Even though the suitability of X-ray fluorescence imaging for preclinical and clinical applications was considered unlikely in the early 2000s, there has been tremendous progress to improve the modality in recent years. On the one hand, compact setups have been developed in order to enable measurements at existing X-ray systems, while on the other hand, different strategies have evolved to overcome intrinsic background limitations. The use of dedicated filters, collimators, pinholes or pixelated detectors nowadays allows the detection of low marker concentrations even in large objects, which clearly paves the way towards future clinical applications. A current limitation lies in the fact that measurements of the highest sensitivity can only be performed at synchrotron beamlines, which in turn strongly limits the potential applications. Therefore, it is essential to further develop compact systems which will allow usage of the modality in laboratory and clinical environments.

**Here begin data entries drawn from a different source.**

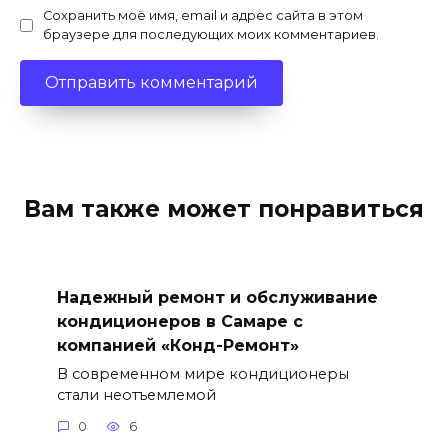
Сохранить моё имя, email и адрес сайта в этом
браузере для последующих моих комментариев.
Вам также может понравиться
Надежный ремонт и обслуживание
кондиционеров в Самаре с
компанией «Конд-Ремонт»
В современном мире кондиционеры
стали неотъемлемой
0
6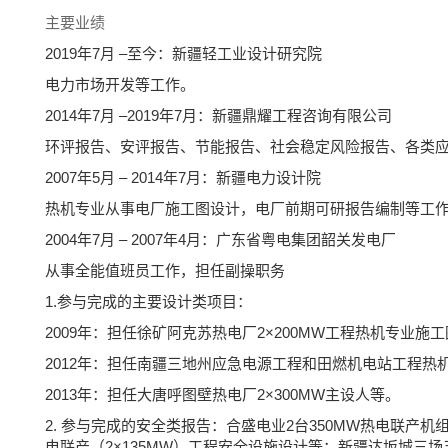
主要业绩
2019年7月 –至今：新疆轻工业设计研究院
电力市场开发等工作。
2014年7月 –2019年7月：新疆鼎耀工程咨询有限公司
环评报告、安评报告、节能报告、社会稳定风险报告、各类
2007年5月 – 2014年7月：新疆电力设计院
热机专业从事电厂施工图设计，电厂前期可研报告编制等工
2004年7月 – 2007年4月：广东省粤电集团韶关发电厂
从事全能值班员工作，担任副操职务
1.参与完成的主要设计类项目：
2009年：担任徐矿阿克苏热电厂2×200MW工程热机专业施
2012年：担任南疆三地州应急电源工程和田燃机电站工程热机
2013年：担任大唐呼图壁热电厂2×300MW主设人等。
2. 参与完成的安全类报告：合盛电业2台350MW热电联产
电联产（2×135MW）工程安全设施设计等；新疆达坂城三场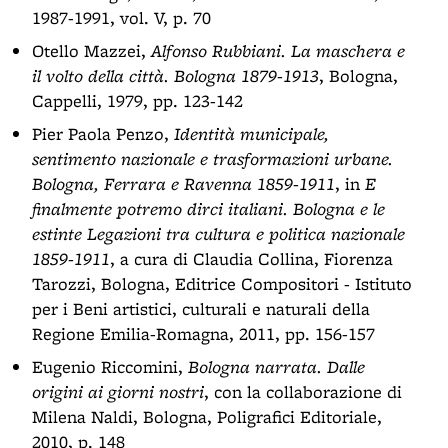
1987-1991, vol. V, p. 70
Otello Mazzei,
Alfonso Rubbiani. La maschera e
il volto della città. Bologna 1879-1913
, Bologna,
Cappelli, 1979, pp. 123-142
Pier Paola Penzo,
Identità municipale,
sentimento nazionale e trasformazioni urbane.
Bologna, Ferrara e Ravenna 1859-1911
, in
E
finalmente potremo dirci italiani. Bologna e le
estinte Legazioni tra cultura e politica nazionale
1859-1911
, a cura di Claudia Collina, Fiorenza
Tarozzi, Bologna, Editrice Compositori - Istituto
per i Beni artistici, culturali e naturali della
Regione Emilia-Romagna, 2011, pp. 156-157
Eugenio Riccomini,
Bologna narrata. Dalle
origini ai giorni nostri
, con la collaborazione di
Milena Naldi, Bologna, Poligrafici Editoriale,
2010, p. 148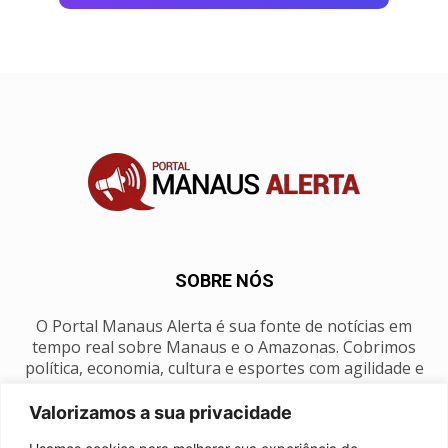
SOBRE NÓS
O Portal Manaus Alerta é sua fonte de notícias em
tempo real sobre Manaus e o Amazonas. Cobrimos
política, economia, cultura e esportes com agilidade e
foco na nossa região.
Valorizamos a sua privacidade
Contato:
manausalerta@gmail.com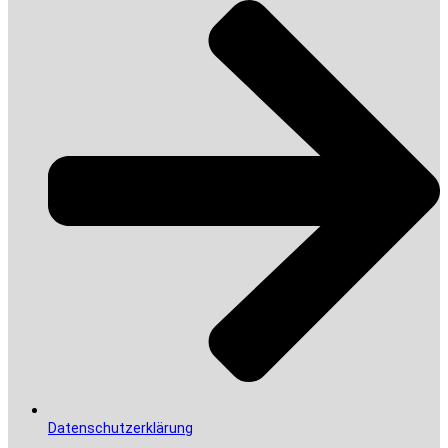
Datenschutzerklärung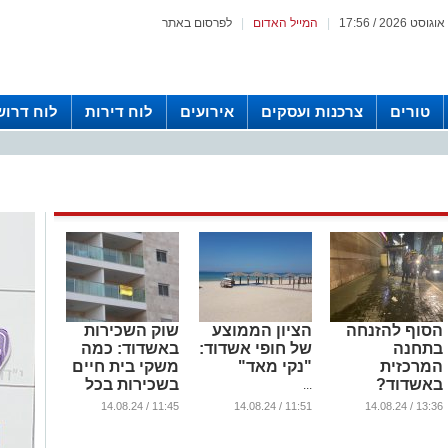
|
המייל האדום
|
לפרסום באתר
טורים
צרכנות ועסקים
אירועים
לוח דירות
לוח דרוש
הסוף להזנחה
הציון הממוצע
שוק השכירות
בתחנה
של חופי אשדוד:
באשדוד: כמה
המרכזית
"נקי מאד"
משקי בית חיים
באשדוד?
בשכירות בכל
...
רובע?
...
11:45 / 14.08.24
11:51 / 14.08.24
13:36 / 14.08.24
...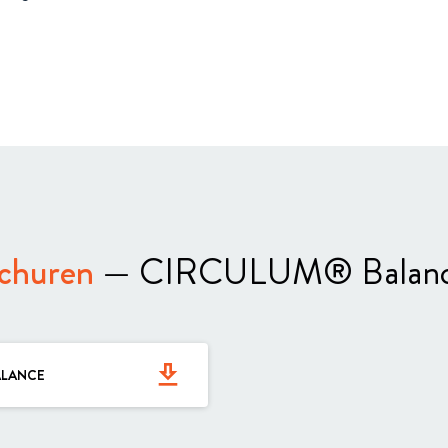
churen
— CIRCULUM® Balan
get_app
ALANCE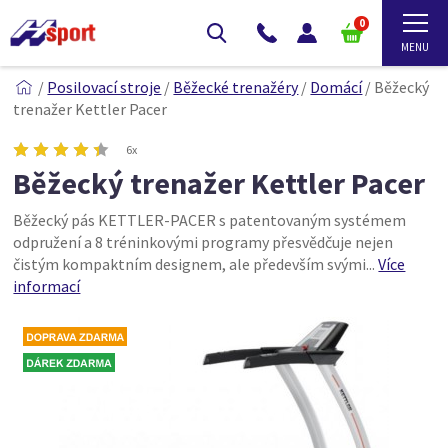
0
/
Posilovací stroje
/
Běžecké trenažéry
/
Domácí
/
Běžecký
trenažer Kettler Pacer
6x
Běžecký trenažer Kettler Pacer
Běžecký pás KETTLER-PACER s patentovaným systémem
odpružení a 8 tréninkovými programy přesvědčuje nejen
čistým kompaktním designem, ale především svými...
Více
informací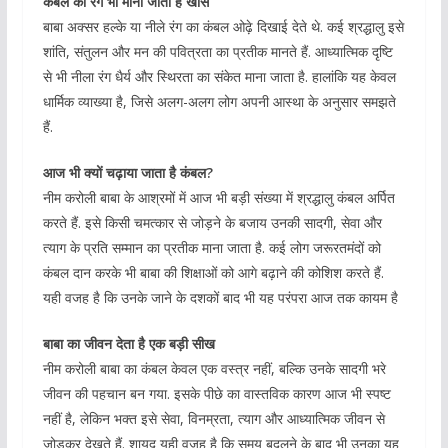
कंबल का रंग भी माना जाता है खास
बाबा अक्सर हल्के या नीले रंग का कंबल ओढ़े दिखाई देते थे. कई श्रद्धालु इसे
शांति, संतुलन और मन की पवित्रता का प्रतीक मानते हैं. आध्यात्मिक दृष्टि
से भी नीला रंग धैर्य और स्थिरता का संकेत माना जाता है. हालांकि यह केवल
धार्मिक व्याख्या है, जिसे अलग-अलग लोग अपनी आस्था के अनुसार समझते
हैं.
आज भी क्यों चढ़ाया जाता है कंबल?
नीम करोली बाबा के आश्रमों में आज भी बड़ी संख्या में श्रद्धालु कंबल अर्पित
करते हैं. इसे किसी चमत्कार से जोड़ने के बजाय उनकी सादगी, सेवा और
त्याग के प्रति सम्मान का प्रतीक माना जाता है. कई लोग जरूरतमंदों को
कंबल दान करके भी बाबा की शिक्षाओं को आगे बढ़ाने की कोशिश करते हैं.
यही वजह है कि उनके जाने के दशकों बाद भी यह परंपरा आज तक कायम है
बाबा का जीवन देता है एक बड़ी सीख
नीम करोली बाबा का कंबल केवल एक वस्त्र नहीं, बल्कि उनके सादगी भरे
जीवन की पहचान बन गया. इसके पीछे का वास्तविक कारण आज भी स्पष्ट
नहीं है, लेकिन भक्त इसे सेवा, विनम्रता, त्याग और आध्यात्मिक जीवन से
जोड़कर देखते हैं. शायद यही वजह है कि समय बदलने के बाद भी उनका यह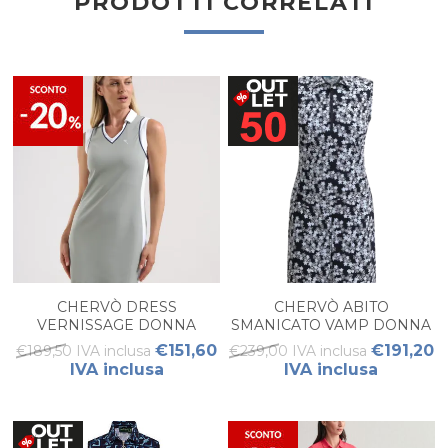
PRODOTTI CORRELATI
CHERVÒ DRESS
CHERVÒ ABITO
VERNISSAGE DONNA
SMANICATO VAMP DONNA
€151,60
€191,20
€189,50 IVA inclusa
€239,00 IVA inclusa
IVA inclusa
IVA inclusa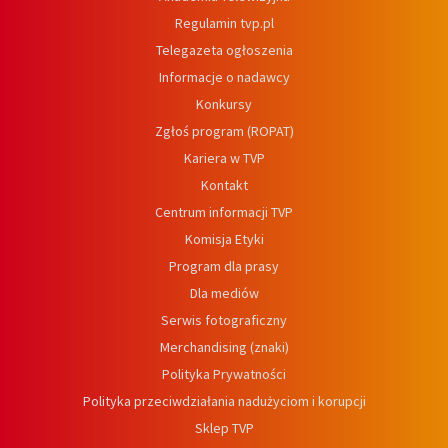
Regulamin tvp.pl
Telegazeta ogłoszenia
Informacje o nadawcy
Konkursy
Zgłoś program (ROPAT)
Kariera w TVP
Kontakt
Centrum informacji TVP
Komisja Etyki
Program dla prasy
Dla mediów
Serwis fotograficzny
Merchandising (znaki)
Polityka Prywatności
Polityka przeciwdziałania nadużyciom i korupcji
Sklep TVP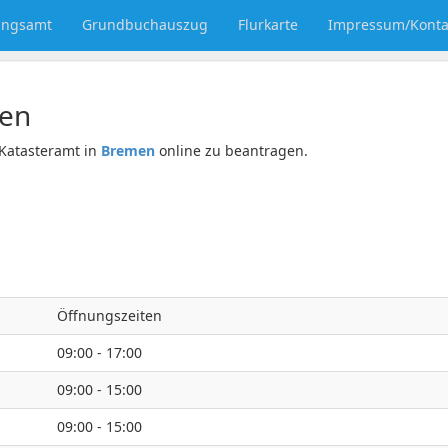
ungsamt
Grundbuchauszug
Flurkarte
Impressum/Konta
en
Katasteramt in
Bremen
online zu beantragen.
Öffnungszeiten
09:00 - 17:00
09:00 - 15:00
09:00 - 15:00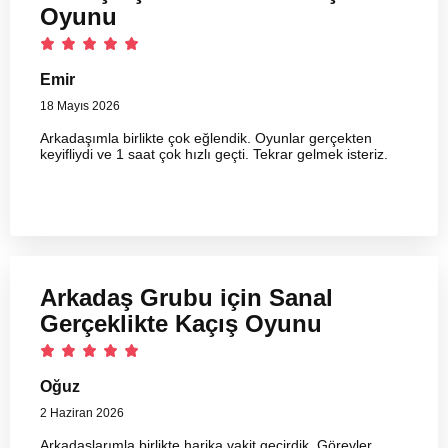
Oyunu
Emir
18 Mayıs 2026
Arkadaşımla birlikte çok eğlendik. Oyunlar gerçekten
keyifliydi ve 1 saat çok hızlı geçti. Tekrar gelmek isteriz.
Arkadaş Grubu için Sanal
Gerçeklikte Kaçış Oyunu
Oğuz
2 Haziran 2026
Arkadaşlarımla birlikte harika vakit geçirdik. Görevler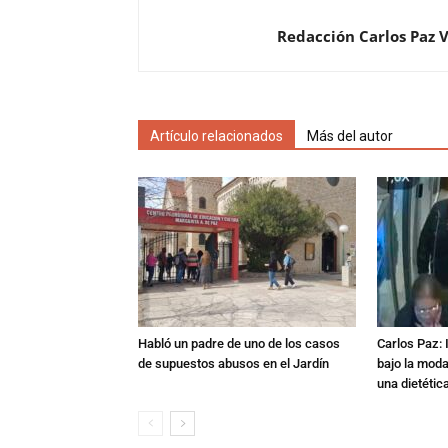
Redacción Carlos Paz 
Artículo relacionados
Más del autor
Habló un padre de uno de los casos
Carlos Paz: 
de supuestos abusos en el Jardín
bajo la mod
una dietétic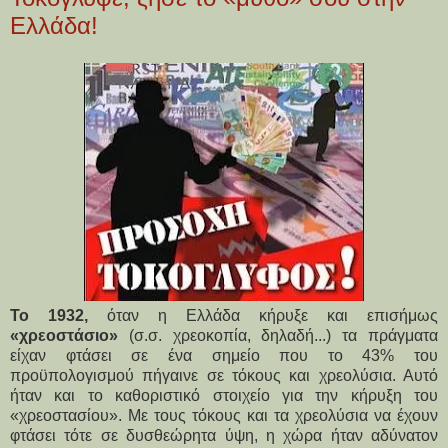
Ελλάδα!
Το 1932,
όταν η Ελλάδα κήρυξε και επισήμως
«χρεοστάσιο»
(σ.σ. χρεοκοπία, δηλαδή...) τα πράγματα
είχαν φτάσει σε ένα σημείο που το 43% του
προϋπολογισμού πήγαινε σε τόκους και χρεολύσια. Αυτό
ήταν και το καθοριστικό στοιχείο για την κήρυξη του
«χρεοστασίου». Με τους τόκους και τα χρεολύσια να έχουν
φτάσει τότε σε δυσθεώρητα ύψη, η χώρα ήταν αδύνατον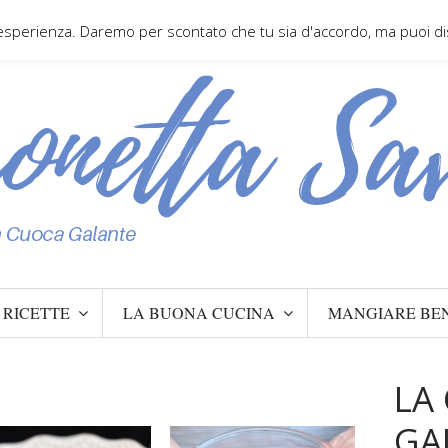
 esperienza. Daremo per scontato che tu sia d'accordo, ma puoi disa
RICETTE
LA BUONA CUCINA
MANGIARE BE
LA
GA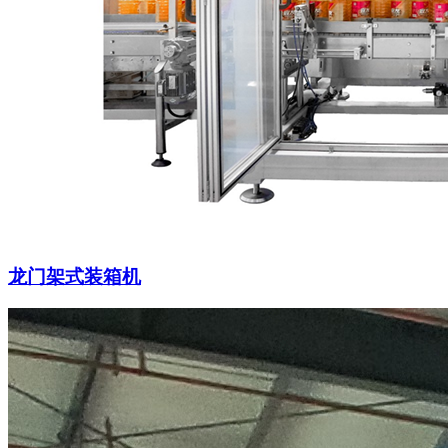
龙门架式装箱机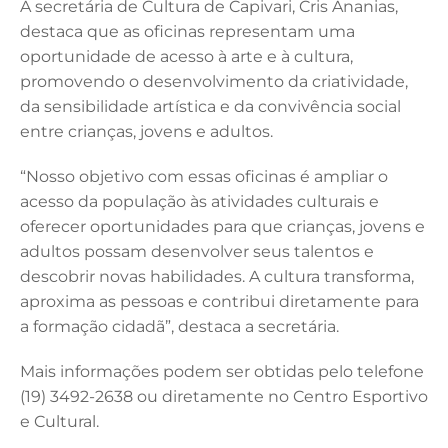
A secretária de Cultura de Capivari, Cris Ananias,
destaca que as oficinas representam uma
oportunidade de acesso à arte e à cultura,
promovendo o desenvolvimento da criatividade,
da sensibilidade artística e da convivência social
entre crianças, jovens e adultos.
“Nosso objetivo com essas oficinas é ampliar o
acesso da população às atividades culturais e
oferecer oportunidades para que crianças, jovens e
adultos possam desenvolver seus talentos e
descobrir novas habilidades. A cultura transforma,
aproxima as pessoas e contribui diretamente para
a formação cidadã”, destaca a secretária.
Mais informações podem ser obtidas pelo telefone
(19) 3492-2638 ou diretamente no Centro Esportivo
e Cultural.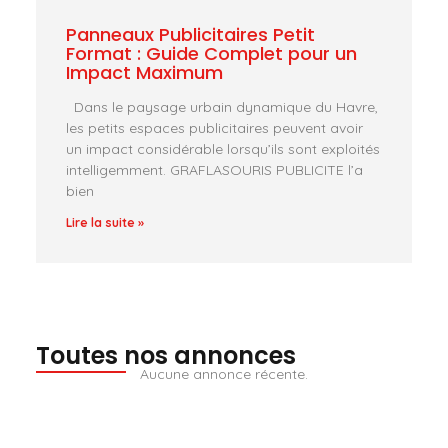
Panneaux Publicitaires Petit
Format : Guide Complet pour un
Impact Maximum
Dans le paysage urbain dynamique du Havre,
les petits espaces publicitaires peuvent avoir
un impact considérable lorsqu’ils sont exploités
intelligemment. GRAFLASOURIS PUBLICITE l’a
bien
Lire la suite »
Toutes nos annonces
Aucune annonce récente.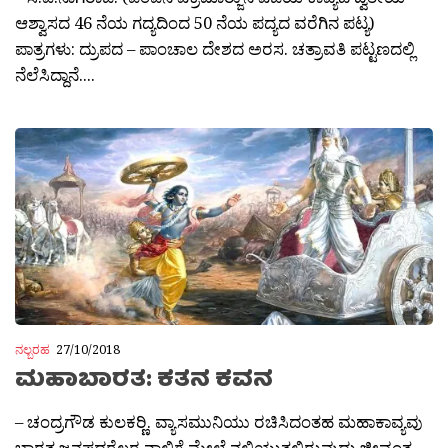
ಆಶ್ವಾಸದ 46 ನೆಯ ಗದ್ಯದಿಂದ 50 ನೆಯ ಪದ್ಯದ ವರೆಗಿನ ಪಟ್ಯ)
ಪಾತ್ರಗಳು: ದ್ರುಪದ – ಪಾಂಚಾಲ ದೇಶದ ಅರಸ. ಚತ್ರಾವತಿ ಪಟ್ಟಣದಲ್ಲಿ
ನೆಲೆಸಿದ್ದಾನೆ....
ನಲ್ಬರಹ
27/10/2018
ಮಹಾಬಾರತ: ಕತನ ಕವನ
– ಚಂದ್ರಗೌಡ ಕುಲಕರ‍್ಣಿ. ವ್ಯಾಸಮುನಿಯು ರಚಿಸಿದಂತಹ ಮಹಾಕಾವ್ಯವು
ಬಾರತ ಜನಪದರೆಲ್ಲರ ನಾಲಿಗೆ ಮೇಲೆ ನಲಿಯುತಲಿರುವುದು ಜೀವಂತ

Different strategies for such compact X-ray systems have already been demonstrated, in which most combine XFI and CT imaging in order to gain functional and anatomical information in one measurement. The main challenge of these systems currently lies in the fact that the incident radiation from a conventional X-ray tube needs to be focused and monochromatized in order to achieve measurements of the highest spatial resolution and detection sensitivity. One promising solution is the use of dedicated X-ray optics, which allow to focus a certain X-ray energy of interest; however, their efficiency needs to be improved to allow for measurements of acceptable imaging times and radiation doses [
39].
Overall, the application areas of XFI are manifold, reaching from measurements of elemental distributions in non-destructive testing, to uptake studies of certain entities into single cells, to different applications in medical imaging, such as biodistribution studies of new medical drug compounds or tumor localization measurements with the highest precision. Thus, XFI bears the convincing potential to complement other already well-established molecular imaging methods in areas where XFI offers unprecedented data, e.g., the simultaneous in vivo tracking of different immune cell subtypes in preclinical research, with both high spatial resolution and sensitivity.